Stephanie Meyer, the creator of Twilight, has made herself and EL James into publishing superstars, thanks to her series of novels aimed directly at women. This catapults Ms. Meyer into the ranks of the truly great authors, whose works have inspired pastiche that have themselves become publishing forces (I'm talking Jane Austen, Mark Twain, Hans Christian Andersen, etc).
To say nothing of the Fifty Shades parodies that have popped up. (I believe that the first such parody was this one, and it is hilarious. The others that have since been released I cannot vouch for.)

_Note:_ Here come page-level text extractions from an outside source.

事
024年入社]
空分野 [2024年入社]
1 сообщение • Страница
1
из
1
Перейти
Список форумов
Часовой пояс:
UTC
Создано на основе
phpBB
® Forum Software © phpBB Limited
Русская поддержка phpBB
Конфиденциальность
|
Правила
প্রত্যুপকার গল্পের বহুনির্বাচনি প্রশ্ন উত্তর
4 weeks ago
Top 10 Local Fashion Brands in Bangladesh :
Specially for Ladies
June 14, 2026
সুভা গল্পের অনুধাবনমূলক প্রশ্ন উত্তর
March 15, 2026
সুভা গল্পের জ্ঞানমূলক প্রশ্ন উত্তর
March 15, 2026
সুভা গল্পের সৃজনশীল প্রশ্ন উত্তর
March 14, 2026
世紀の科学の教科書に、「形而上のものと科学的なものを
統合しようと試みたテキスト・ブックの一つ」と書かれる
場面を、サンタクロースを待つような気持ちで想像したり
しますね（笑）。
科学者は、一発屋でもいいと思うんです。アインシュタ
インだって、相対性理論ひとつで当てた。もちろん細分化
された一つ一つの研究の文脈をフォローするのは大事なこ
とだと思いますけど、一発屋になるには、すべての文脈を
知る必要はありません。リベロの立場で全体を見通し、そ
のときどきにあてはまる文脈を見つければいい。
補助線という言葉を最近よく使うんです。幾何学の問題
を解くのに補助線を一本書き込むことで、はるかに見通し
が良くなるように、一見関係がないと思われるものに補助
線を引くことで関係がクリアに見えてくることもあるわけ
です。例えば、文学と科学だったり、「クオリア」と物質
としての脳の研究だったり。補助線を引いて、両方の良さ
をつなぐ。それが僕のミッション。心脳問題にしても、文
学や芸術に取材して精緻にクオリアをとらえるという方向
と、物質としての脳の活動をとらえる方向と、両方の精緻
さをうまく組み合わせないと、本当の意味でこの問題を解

Clearly, there is a market that's not being served by the mainstream publishers. That's why one of them had to step outside of their bubble to find what has turned out to be a massive, record-shattering bestseller.
There are lessons here: For authors, write what you love. Pastiche, parody, fanfiction, slash fiction, blogging, whatever. Get your stuff out there. Ebook it. Don't worry about impressing the old gatekeepers; and, if there ever was a stigma attached to self-publishing (for crying out loud, Arthur Rimbaud self-published) it's gone now. There is an audience looking for material that's not always being presented to them by the mainstream publishers.
For publishers: Look at what's being published outside your bubble. You might be shocked to find that there is actually stuff out there that can find an audience. There are dozens if not hundreds of other EL Jameses out there -- see if you can find them before they hit it big. Publishing could use more big hits.